Monumentalbauten und ein gewaltiges Ruinenfeld zeugen bis heute von der einstigen Bedeutung Teotihuacans: Seit dem ersten Jahrhundert nach Christus wuchs die Stadt zu einer der größten der damaligen Zeit heran. Über 125.000 Menschen sollen hier einst gelebt haben. Es war das Zentrum einer geheimnisvollen indianischen Hochkultur. Doch etwa um das Jahr 750 war Schluss: Die Menschen verließen Teotihuacan – die glanzvolle Metropole wurde zur Geisterstadt. Aber warum? Dieser Frage gehen die Forscher um Linda Manzanilla von der Autonomen National-Universität Mexiko nach. Ihre Ergebnisse legen nun eine Antwort nahe: Teotihuacan zerfiel von innen.
Genetische Untersuchungen von Überresten der einstigen Bewohner belegten, dass Teotihuacan eine ausgesprochen multiethnische Stadt war.
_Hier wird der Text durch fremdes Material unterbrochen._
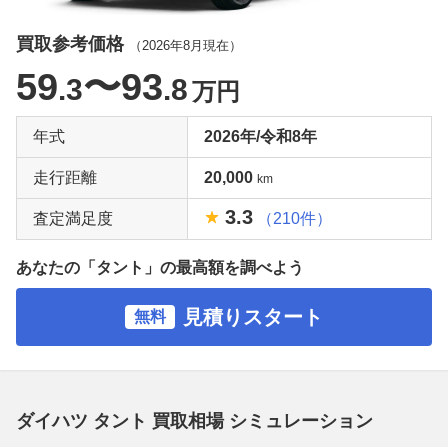
買取参考価格
（
2026年8月
現在）
59
〜93
.3
.8
万円
年式
2026年/令和8年
走行距離
20,000
km
3.3
査定満足度
（210件）
あなたの「タント」の最高額を調べよう
見積りスタート
無料
ダイハツ タント 買取相場 シミュレーション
Der Ausbruch des mexikanischen Vulkans Xitle hatte im Jahr 320 vermutlich viele Flüchtlinge in die Stadt gebracht. Wahrscheinlich blieb sie auch immer ein Anziehungspunkt für Menschen aus den unterschiedlichen Regionen des alten Mexiko. Wie das Zusammenleben damals ablief und welche Rolle die multiethnische Gesellschaft für den Aufstieg und Fall von Teotihuacan spielte, stand im Zentrum der aktuellen Forschungsarbeiten von Manzanilla und ihren Kollegen. Sie konzentrierte sich bei ihren Untersuchungen auf einen bestimmten Standteil von Teotihuacan: Teopancazco.
Die Ergebnisse legen den Forschern zufolge nahe, dass die Zuwanderer zu Herstellern von Luxusgütern in der Stadt avancierten. Vermutlich übernahmen dabei bestimmte Volksgruppen spezielle Produktionen: Sie stellten Kleidung her, Schmuck oder wurden zu Bauleuten, Musikern oder Kriegern. Aus den Untersuchungsergebnissen geht zudem hervor, dass die Gesellschaft Teotihuacans klar strukturiert war: Es gab eine herrschende Schicht, die den Fernhandel kontrollierte, und weitgehend autonom organisierte Stadtviertel, in denen die unterschiedlichen Handwerker-Gruppen lebten. Die Forscher fanden Hinweise darauf, dass hier einige Zuwanderer unter schlechten Bedingungen lebten. Doch es gab offenbar auch in dieser Schicht Eliten, die möglicherweise nach mehr Macht in der Gesellschaft strebten und mit den Führungsschichten anderer Standviertel konkurrierten.
Genau dies könnte Konflikte heraufbeschworen haben, die letztlich zu Unruhen und Revolten gegen die Herrschenden geführt haben, sagen die Forscher. Konkrete Hinweise auf derartige Prozesse gibt es auch, betonen sie: Verwaltungsgebäude und rituelle Stätten entlang einer der Hauptstraßen von Teotihuacan wurden um das Jahr 750 niedergebrannt und Skulpturen in Palästen umgeworfen. Hinweise einer Attacke durch äußere Feinde gibt es aber nicht. Deshalb interpretieren die Forscher diese Ergebnisse als Hinweise auf Revolten. Es ist sehr wahrscheinlich, dass sie der prächtigen Metropole schließlich das Aus brachten, resümieren Manzanilla und ihre Kollegen.